DataPreprocessing.ipynb

This notebook contains the code and logic for pre-processing the training data. Since the data provided is in multiple forms: LiDAR, camera images, and semantic maps, we preprocess the data prior to training. We first transform the LiDAR point cloud from the sensor’s reference frame to the car’s reference frame. Next, we voxelize the LiDAR points to project them into a 3-dimensional space. Our final training image is a bird’s eye view (top down) projection of the world around the car. Figure 1 shows an example of this. During training, the data loader concatenates the bird’s eye image representation with the semantic map. (Note: This data processing is used by the Baseline U-Net model; we are still imple- menting preprocessing for the PSPNet model).

BaselineUNetModel.ipynb

This notebook is our baseline model for the competition. It is an implementation of the U-Net Model (Olaf, et. al. 2015). It loads the weights pre-trained by the author, and makes predictions based on validation dataset, which is split by train dataset with about 70/30 ratio.

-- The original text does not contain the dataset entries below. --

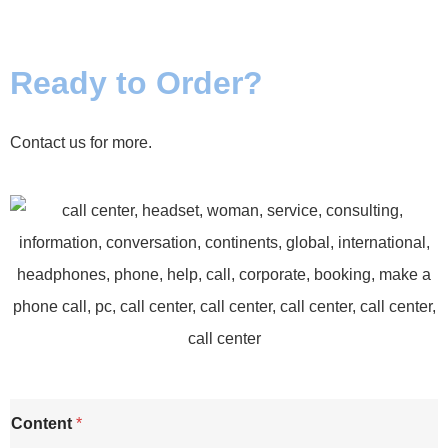
Ready to Order?
Contact us for more.
Content
*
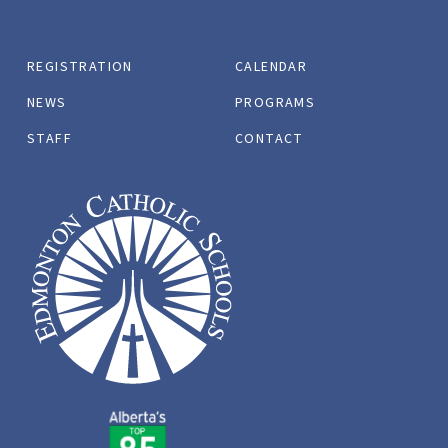
REGISTRATION
CALENDAR
NEWS
PROGRAMS
STAFF
CONTACT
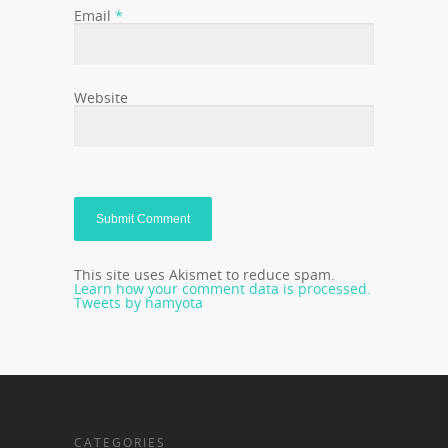
Email
*
Website
This site uses Akismet to reduce spam.
Learn how your comment data is processed.
Tweets by hamyota
CATEGORIES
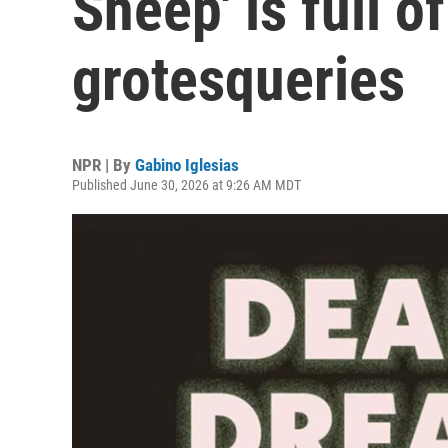
Sheep' is full o
grotesqueries
NPR | By
Gabino Iglesias
Published June 30, 2026 at 9:26 AM MDT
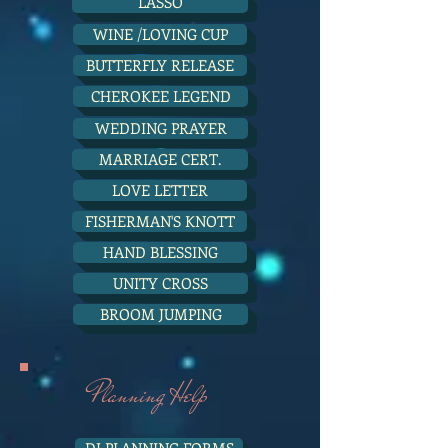
LASSO
WINE /LOVING CUP
BUTTERFLY RELEASE
CHEROKEE LEGEND
WEDDING PRAYER
MARRIAGE CERT.
LOVE LETTER
FISHERMAN'S KNOTT
HAND BLESSING
UNITY CROSS
BROOM JUMPING
Planning Help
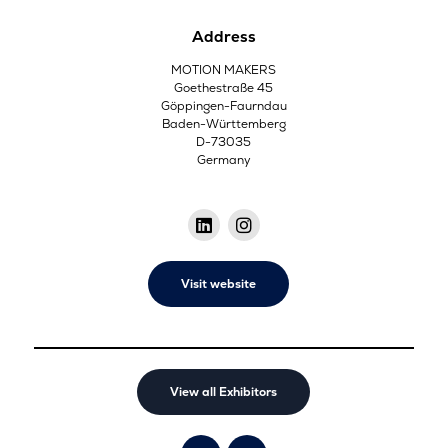
Address
MOTION MAKERS
Goethestraße 45
Göppingen-Faurndau
Baden-Württemberg
D-73035
Germany
Visit website
View all Exhibitors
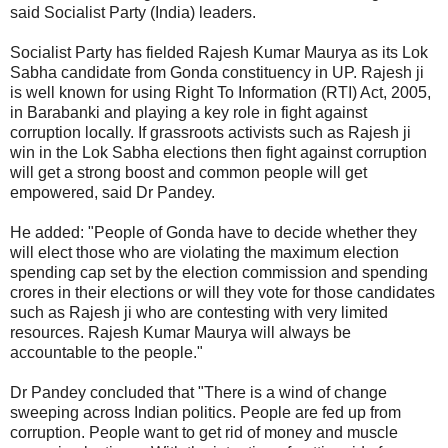
said Socialist Party (India) leaders.
Socialist Party has fielded Rajesh Kumar Maurya as its Lok
Sabha candidate from Gonda constituency in UP. Rajesh ji
is well known for using Right To Information (RTI) Act, 2005,
in Barabanki and playing a key role in fight against
corruption locally. If grassroots activists such as Rajesh ji
win in the Lok Sabha elections then fight against corruption
will get a strong boost and common people will get
empowered, said Dr Pandey.
He added: "People of Gonda have to decide whether they
will elect those who are violating the maximum election
spending cap set by the election commission and spending
crores in their elections or will they vote for those candidates
such as Rajesh ji who are contesting with very limited
resources. Rajesh Kumar Maurya will always be
accountable to the people."
Dr Pandey concluded that "There is a wind of change
sweeping across Indian politics. People are fed up from
corruption. People want to get rid of money and muscle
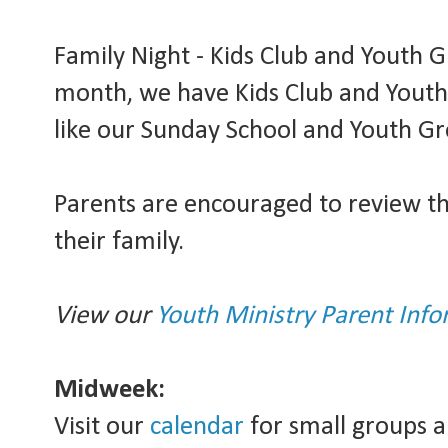
Family Night - Kids Club and Youth Gr
month, we have Kids Club and Youth
like our Sunday School and Youth Gr
Parents are encouraged to review t
their family.
View our
Youth Ministry Parent Info
Midweek:
Visit our
calendar
for small groups a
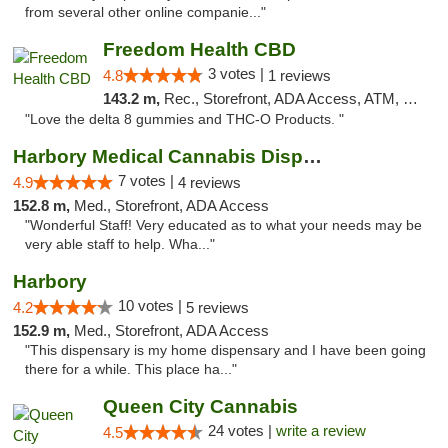
from several other online companie..."
Freedom Health CBD
3 votes |
4.8
1 reviews
143.2 m,
Rec., Storefront, ADA Access, ATM, Debit Card, Delivery, Pickup
"Love the delta 8 gummies and THC-O Products. "
Harbory Medical Cannabis Dispensary
7 votes |
4.9
4 reviews
152.8 m,
Med., Storefront, ADA Access
"Wonderful Staff! Very educated as to what your needs may be
very able staff to help. Wha..."
Harbory
10 votes |
4.2
5 reviews
152.9 m,
Med., Storefront, ADA Access
"This dispensary is my home dispensary and I have been going
there for a while. This place ha..."
Queen City Cannabis
24 votes |
write a review
4.5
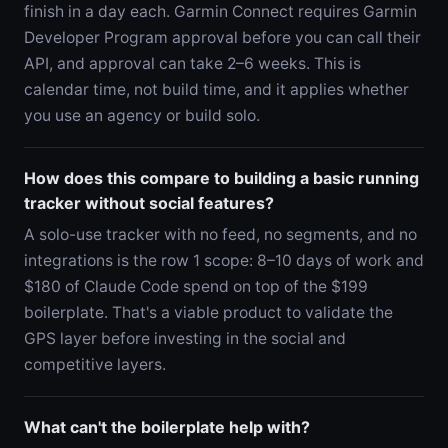
finish in a day each. Garmin Connect requires Garmin
Developer Program approval before you can call their
API, and approval can take 2–6 weeks. This is
calendar time, not build time, and it applies whether
you use an agency or build solo.
How does this compare to building a basic running
tracker without social features?
A solo-use tracker with no feed, no segments, and no
integrations is the row 1 scope: 8–10 days of work and
$180 of Claude Code spend on top of the $199
boilerplate. That's a viable product to validate the
GPS layer before investing in the social and
competitive layers.
What can't the boilerplate help with?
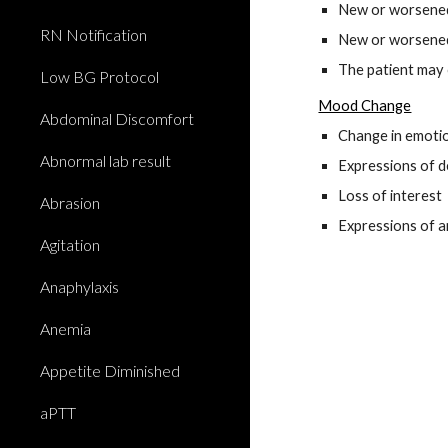
New or worsened 
RN Notification
New or worsened
The patient may 
Low BG Protocol
Mood Change
Abdominal Discomfort
Change in emotio
Abnormal lab result
Expressions of de
Loss of interest
Abrasion
Expressions of a
Agitation
Anaphylaxis
Anemia
Appetite Diminished
aPTT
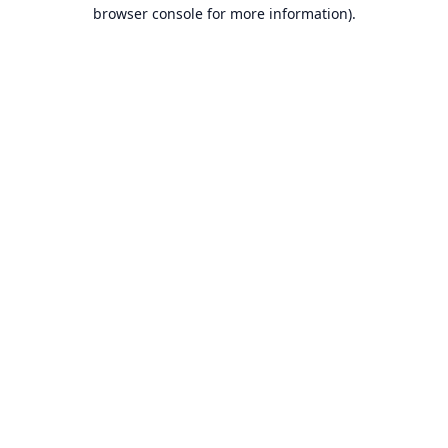
browser console for more information).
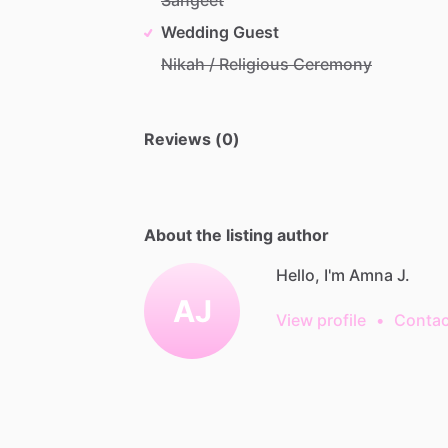
Wedding Guest
Nikah / Religious Ceremony
Reviews (0)
About the listing author
Hello, I'm Amna J.
AJ
View profile
•
Contac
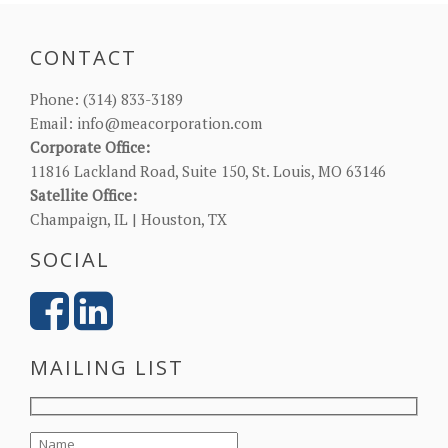
CONTACT
Phone:
(314) 833-3189
Email:
info@meacorporation.com
Corporate Office:
11816 Lackland Road, Suite 150, St. Louis, MO 63146
Satellite Office:
Champaign, IL | Houston, TX
SOCIAL
MAILING LIST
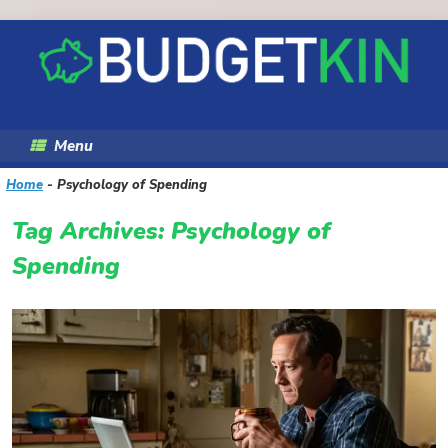
Skip
to
content
Menu
Home
-
Psychology of Spending
Tag Archives:
Psychology of
Spending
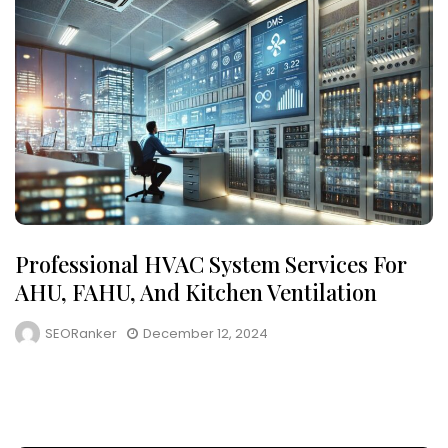
Professional HVAC System Services For
AHU, FAHU, And Kitchen Ventilation
SEORanker
December 12, 2024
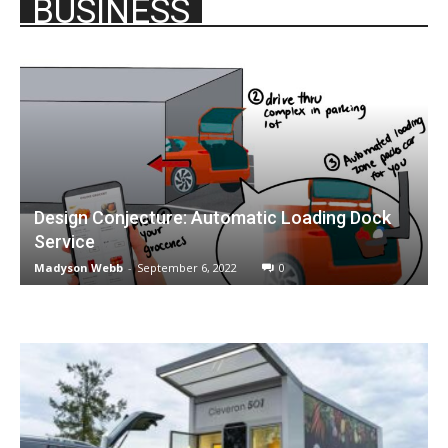
BUSINESS
Design Conjecture: Automatic Loading Dock
Service
Madyson Webb
-
September 6, 2022
0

Then, the notebook generates a CSV file called baseline_val_pred.csv which fits the submission format of the competition.

Attribution: This notebook is borrowed from https://www.kaggle.com/meaninglesslives/lyft3d-inference-prediction-visualization, and customized to for our environment.

radam-optimizer.py

This is an efficient Adam optimizer which has a lower memory footprint, and allows us to train on the large dataset.

PSPNet_ResNet.ipynb

This notebook is an implementation of the Pyramid Scene Parsing Network (Zhao, et. al. 2017). In addition, it uses the ResNET pre-trained weights to achieve use transfer learning and achieve higher predictions. This implementatino is based on Trusov's PSPNet model implementation (Trusov).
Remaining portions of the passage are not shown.